▶ **DIRECTIONS**: Copy the lines of the data below exactly, starting at the first and stopping after the line that contains "Abonnez-vous à la newsletter"; include no pictures.

▶ **EXCERPTED RECORDS**:

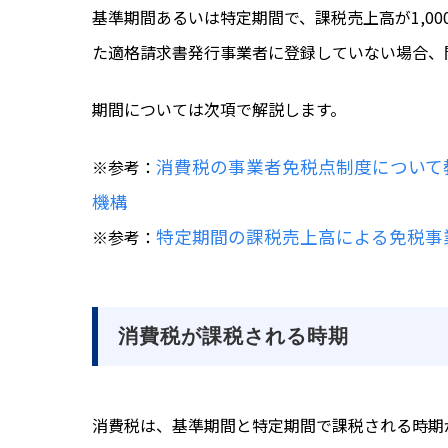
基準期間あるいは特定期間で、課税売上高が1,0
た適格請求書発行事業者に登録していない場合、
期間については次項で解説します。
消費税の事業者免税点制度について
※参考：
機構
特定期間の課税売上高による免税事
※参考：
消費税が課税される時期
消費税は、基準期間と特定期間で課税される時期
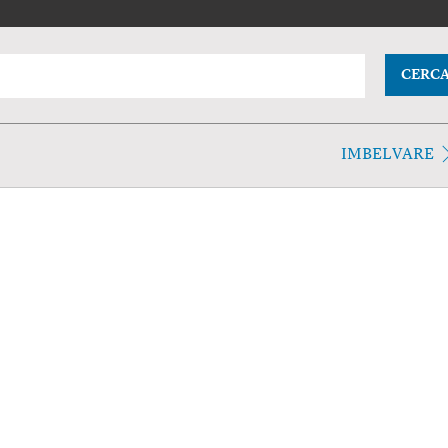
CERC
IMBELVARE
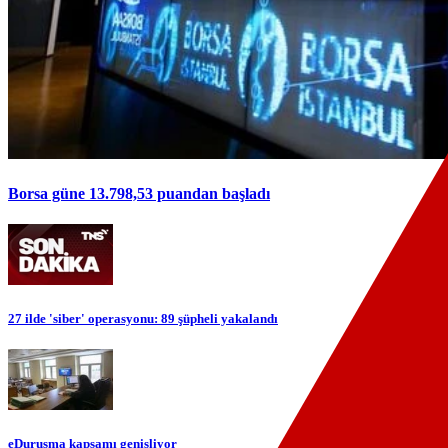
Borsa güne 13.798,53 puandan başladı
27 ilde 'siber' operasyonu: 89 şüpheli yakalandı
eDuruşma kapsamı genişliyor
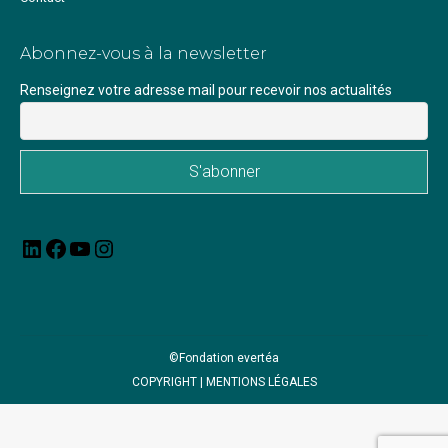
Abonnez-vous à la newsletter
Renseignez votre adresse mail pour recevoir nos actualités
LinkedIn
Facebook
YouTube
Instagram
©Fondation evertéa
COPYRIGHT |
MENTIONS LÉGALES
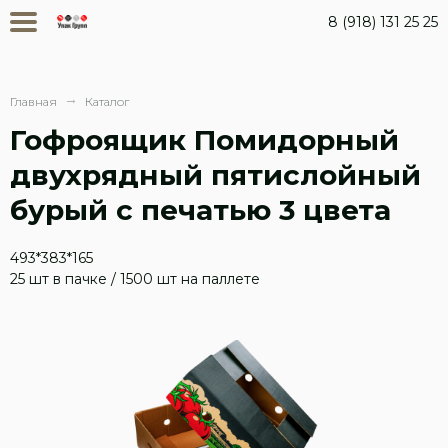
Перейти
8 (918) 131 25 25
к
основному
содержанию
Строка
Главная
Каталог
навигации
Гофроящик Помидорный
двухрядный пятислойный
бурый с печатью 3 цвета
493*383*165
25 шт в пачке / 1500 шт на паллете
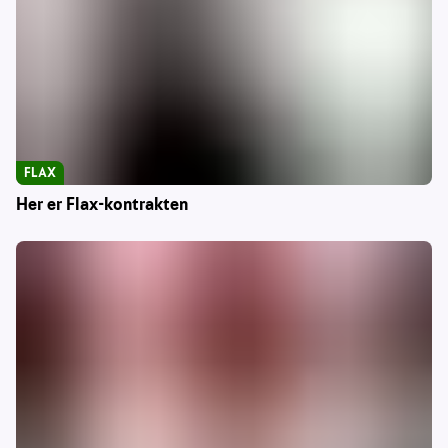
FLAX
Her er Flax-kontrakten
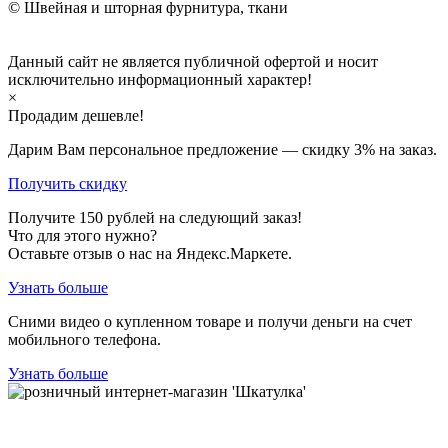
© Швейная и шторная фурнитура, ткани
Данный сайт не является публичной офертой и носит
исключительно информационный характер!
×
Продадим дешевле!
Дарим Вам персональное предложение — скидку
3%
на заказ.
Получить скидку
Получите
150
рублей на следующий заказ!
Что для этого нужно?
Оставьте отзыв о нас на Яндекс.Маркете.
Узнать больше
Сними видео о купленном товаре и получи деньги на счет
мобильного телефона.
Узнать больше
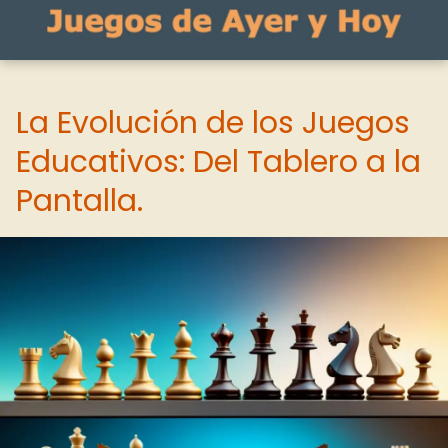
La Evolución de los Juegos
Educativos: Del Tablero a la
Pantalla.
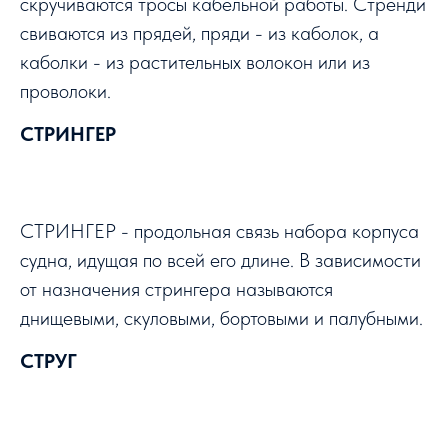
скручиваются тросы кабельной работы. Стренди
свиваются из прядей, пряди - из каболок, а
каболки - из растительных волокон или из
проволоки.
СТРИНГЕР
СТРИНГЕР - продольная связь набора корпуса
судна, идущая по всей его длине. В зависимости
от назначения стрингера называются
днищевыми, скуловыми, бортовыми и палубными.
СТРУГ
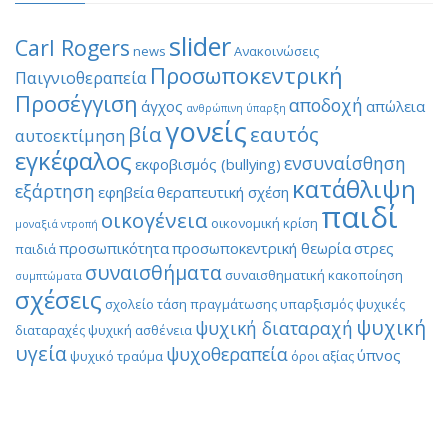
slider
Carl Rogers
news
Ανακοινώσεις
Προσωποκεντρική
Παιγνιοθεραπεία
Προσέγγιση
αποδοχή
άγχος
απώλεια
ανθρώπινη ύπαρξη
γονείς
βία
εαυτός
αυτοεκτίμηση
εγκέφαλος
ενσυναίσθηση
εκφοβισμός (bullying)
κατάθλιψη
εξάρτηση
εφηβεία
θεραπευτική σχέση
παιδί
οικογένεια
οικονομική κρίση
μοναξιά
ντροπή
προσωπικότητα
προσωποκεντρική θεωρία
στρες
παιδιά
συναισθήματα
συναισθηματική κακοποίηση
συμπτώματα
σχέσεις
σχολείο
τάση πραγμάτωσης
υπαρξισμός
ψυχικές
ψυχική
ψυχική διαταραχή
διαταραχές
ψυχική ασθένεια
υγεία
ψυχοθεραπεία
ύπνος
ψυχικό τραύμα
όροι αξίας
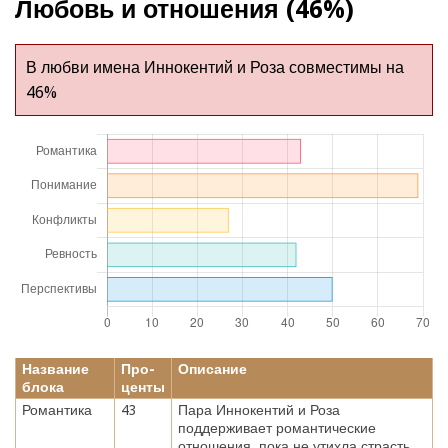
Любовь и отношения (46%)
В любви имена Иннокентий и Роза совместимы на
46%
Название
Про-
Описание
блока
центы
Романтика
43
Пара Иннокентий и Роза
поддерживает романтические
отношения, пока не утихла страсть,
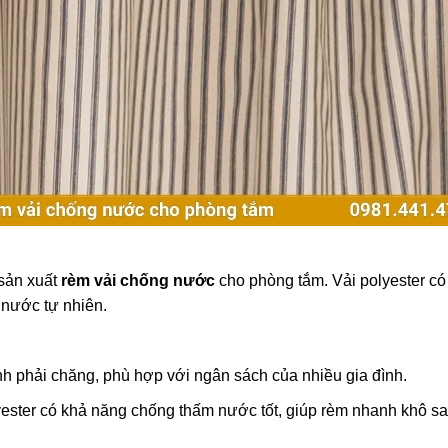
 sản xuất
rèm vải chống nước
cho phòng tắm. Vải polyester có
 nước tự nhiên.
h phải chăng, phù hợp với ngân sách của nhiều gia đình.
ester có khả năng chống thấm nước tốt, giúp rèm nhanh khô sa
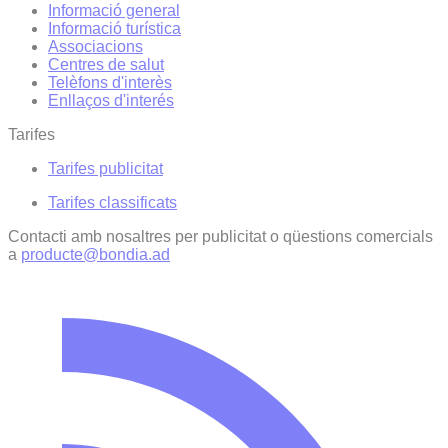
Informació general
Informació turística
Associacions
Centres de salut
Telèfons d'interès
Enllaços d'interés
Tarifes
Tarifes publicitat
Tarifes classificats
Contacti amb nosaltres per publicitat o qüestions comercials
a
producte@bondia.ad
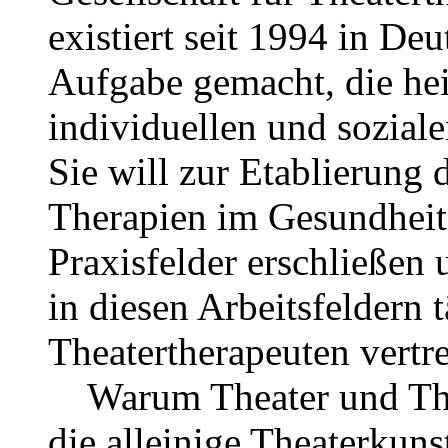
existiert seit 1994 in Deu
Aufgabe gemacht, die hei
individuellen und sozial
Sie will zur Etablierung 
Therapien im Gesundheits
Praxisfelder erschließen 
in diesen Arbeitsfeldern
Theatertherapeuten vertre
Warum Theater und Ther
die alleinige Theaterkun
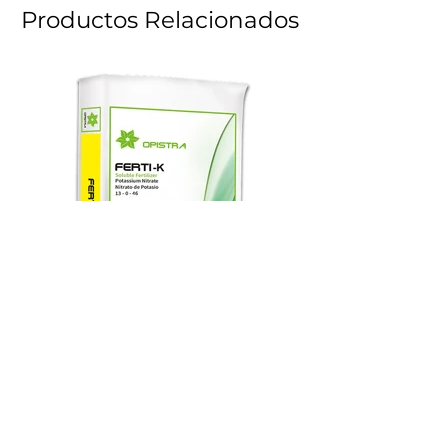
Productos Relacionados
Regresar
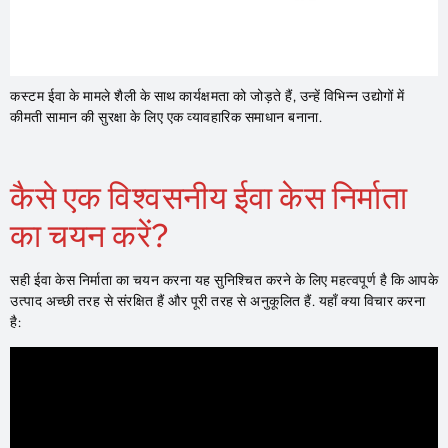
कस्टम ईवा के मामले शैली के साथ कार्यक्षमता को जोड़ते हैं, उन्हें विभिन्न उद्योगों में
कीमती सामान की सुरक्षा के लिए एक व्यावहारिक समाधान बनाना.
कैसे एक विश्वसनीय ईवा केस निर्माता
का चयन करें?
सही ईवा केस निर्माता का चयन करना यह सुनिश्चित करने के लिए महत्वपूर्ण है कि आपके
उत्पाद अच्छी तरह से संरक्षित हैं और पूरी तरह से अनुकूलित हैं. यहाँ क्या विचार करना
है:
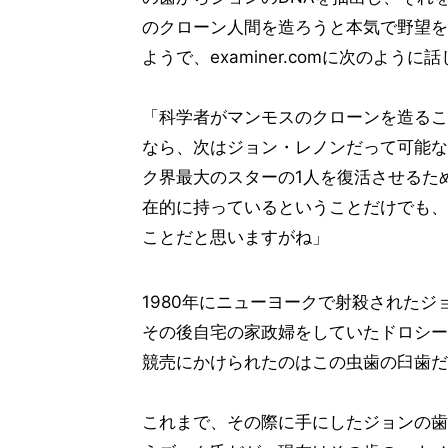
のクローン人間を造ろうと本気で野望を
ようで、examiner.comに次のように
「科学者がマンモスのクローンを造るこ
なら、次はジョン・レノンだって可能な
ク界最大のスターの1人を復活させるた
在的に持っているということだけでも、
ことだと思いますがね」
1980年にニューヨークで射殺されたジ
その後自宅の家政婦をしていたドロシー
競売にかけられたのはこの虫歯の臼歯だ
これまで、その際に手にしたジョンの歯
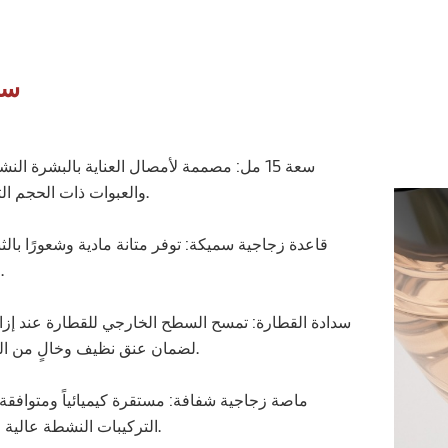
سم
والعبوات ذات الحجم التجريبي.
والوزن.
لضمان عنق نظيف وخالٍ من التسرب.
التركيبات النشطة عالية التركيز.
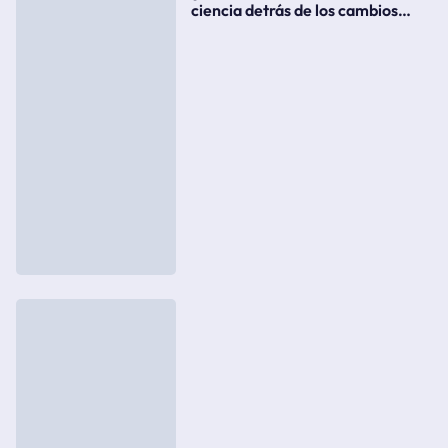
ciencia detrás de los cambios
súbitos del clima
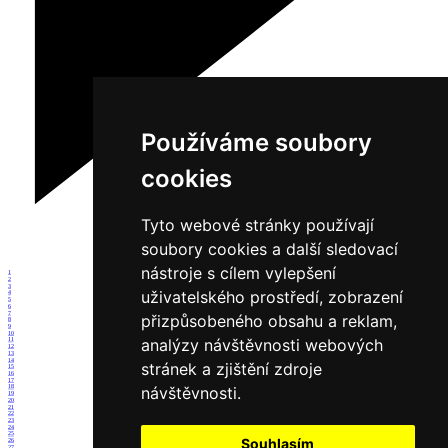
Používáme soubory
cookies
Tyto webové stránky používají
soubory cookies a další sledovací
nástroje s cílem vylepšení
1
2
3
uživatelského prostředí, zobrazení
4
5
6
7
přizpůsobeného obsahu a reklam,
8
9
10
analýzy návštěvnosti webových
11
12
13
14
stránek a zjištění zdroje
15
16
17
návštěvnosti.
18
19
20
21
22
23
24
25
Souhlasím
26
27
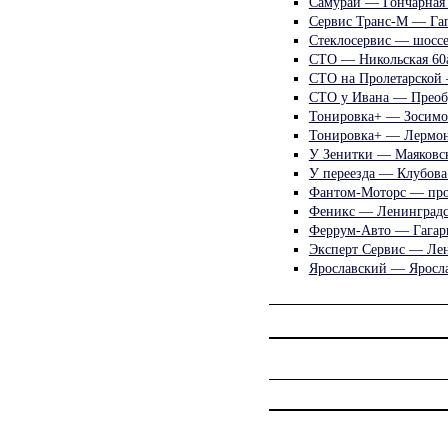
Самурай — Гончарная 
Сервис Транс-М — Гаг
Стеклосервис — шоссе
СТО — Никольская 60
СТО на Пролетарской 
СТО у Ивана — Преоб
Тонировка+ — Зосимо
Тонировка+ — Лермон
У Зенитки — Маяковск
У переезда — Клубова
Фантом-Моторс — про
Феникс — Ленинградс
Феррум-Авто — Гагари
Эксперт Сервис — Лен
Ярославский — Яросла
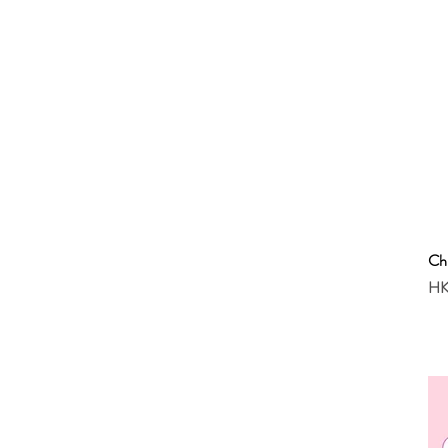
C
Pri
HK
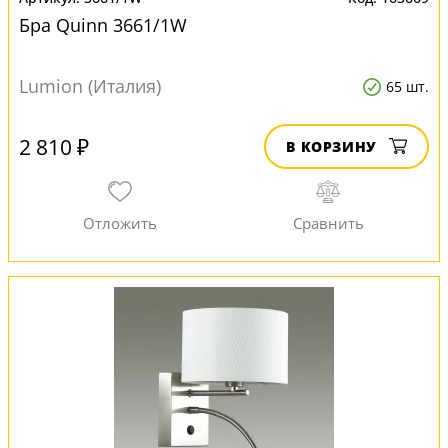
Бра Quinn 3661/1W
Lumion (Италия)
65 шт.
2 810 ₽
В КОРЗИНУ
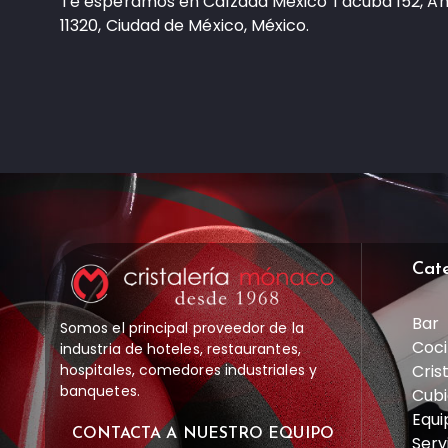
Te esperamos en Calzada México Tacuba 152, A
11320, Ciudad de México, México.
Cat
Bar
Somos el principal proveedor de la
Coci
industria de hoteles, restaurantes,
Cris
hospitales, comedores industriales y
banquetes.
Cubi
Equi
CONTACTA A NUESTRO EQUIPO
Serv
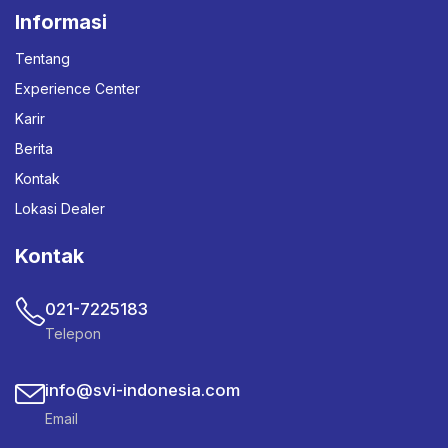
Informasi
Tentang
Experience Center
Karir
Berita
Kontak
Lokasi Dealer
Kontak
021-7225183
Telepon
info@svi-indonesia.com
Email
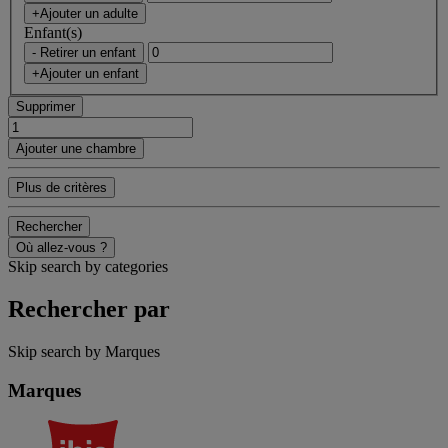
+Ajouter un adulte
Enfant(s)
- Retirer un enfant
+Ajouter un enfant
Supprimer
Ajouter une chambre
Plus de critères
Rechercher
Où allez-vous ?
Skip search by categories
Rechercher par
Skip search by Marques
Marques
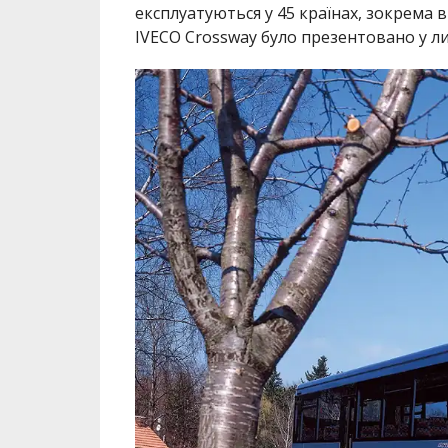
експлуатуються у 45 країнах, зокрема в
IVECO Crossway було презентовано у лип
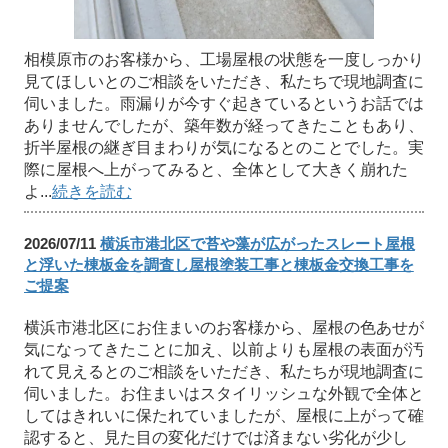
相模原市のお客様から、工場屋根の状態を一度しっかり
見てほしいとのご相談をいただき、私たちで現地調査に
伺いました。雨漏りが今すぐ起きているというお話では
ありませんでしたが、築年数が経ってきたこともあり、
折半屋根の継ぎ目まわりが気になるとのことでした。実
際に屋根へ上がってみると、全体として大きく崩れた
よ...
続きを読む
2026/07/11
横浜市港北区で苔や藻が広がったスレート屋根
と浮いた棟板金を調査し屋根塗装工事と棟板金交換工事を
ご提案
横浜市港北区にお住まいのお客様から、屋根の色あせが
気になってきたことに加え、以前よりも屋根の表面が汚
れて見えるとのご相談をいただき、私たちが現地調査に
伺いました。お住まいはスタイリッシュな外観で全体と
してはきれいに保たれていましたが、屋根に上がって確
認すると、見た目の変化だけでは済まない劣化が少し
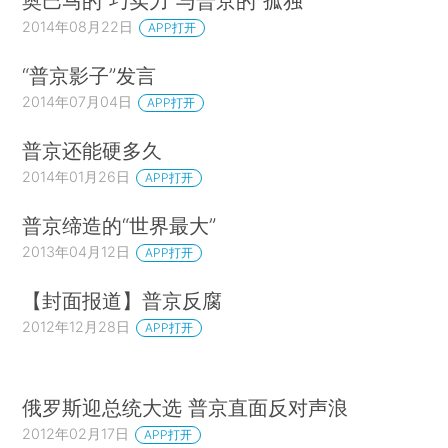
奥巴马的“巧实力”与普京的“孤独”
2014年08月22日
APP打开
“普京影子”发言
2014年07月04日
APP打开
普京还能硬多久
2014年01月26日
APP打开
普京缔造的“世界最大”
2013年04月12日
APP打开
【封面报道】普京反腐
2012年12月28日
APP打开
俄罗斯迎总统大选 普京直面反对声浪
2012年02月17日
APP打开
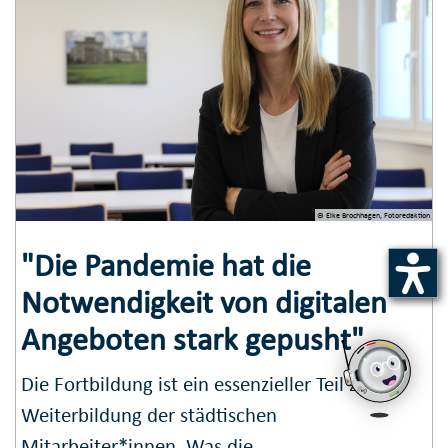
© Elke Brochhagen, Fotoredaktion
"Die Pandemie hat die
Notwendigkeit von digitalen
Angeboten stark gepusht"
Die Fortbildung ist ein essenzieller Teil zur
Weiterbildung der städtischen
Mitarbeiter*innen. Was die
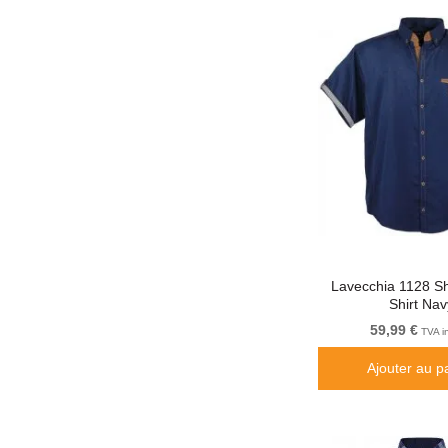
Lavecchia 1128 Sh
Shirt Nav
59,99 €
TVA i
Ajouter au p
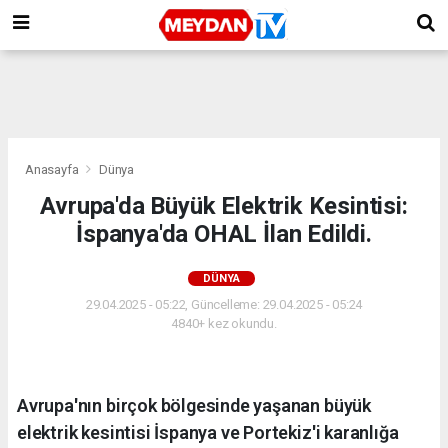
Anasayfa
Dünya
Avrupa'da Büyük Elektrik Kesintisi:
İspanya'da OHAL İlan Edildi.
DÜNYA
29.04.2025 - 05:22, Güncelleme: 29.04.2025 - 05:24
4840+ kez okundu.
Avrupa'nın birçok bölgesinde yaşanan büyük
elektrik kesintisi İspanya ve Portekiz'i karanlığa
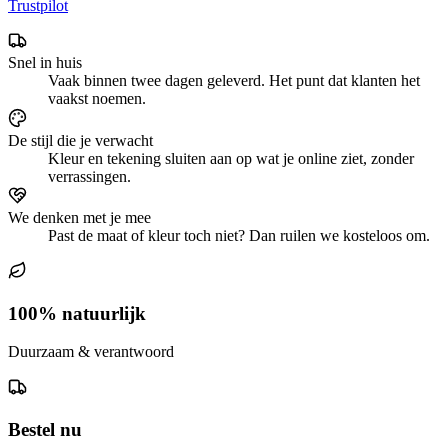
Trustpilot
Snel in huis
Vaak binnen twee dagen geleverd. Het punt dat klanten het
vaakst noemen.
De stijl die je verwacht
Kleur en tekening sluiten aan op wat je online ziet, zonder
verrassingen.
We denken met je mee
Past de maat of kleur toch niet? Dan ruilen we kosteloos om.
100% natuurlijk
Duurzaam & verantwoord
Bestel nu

▶ **RESULT**:
基準期間あるいは特定期間で、課税売上高が1,0
た適格請求書発行事業者に登録していない場合、
期間については次項で解説します。
消費税の事業者免税点制度について
※参考：
機構
特定期間の課税売上高による免税事
※参考：
消費税が課税される時期
消費税は、基準期間と特定期間で課税される時期
CERC
IMBELVARE
Borsa güne 13.798,53 puandan başladı
27 ilde 'siber' operasyonu: 89 şüpheli yakalandı
eDuruşma kapsamı genişliyor
Abonnez-vous à la newsletter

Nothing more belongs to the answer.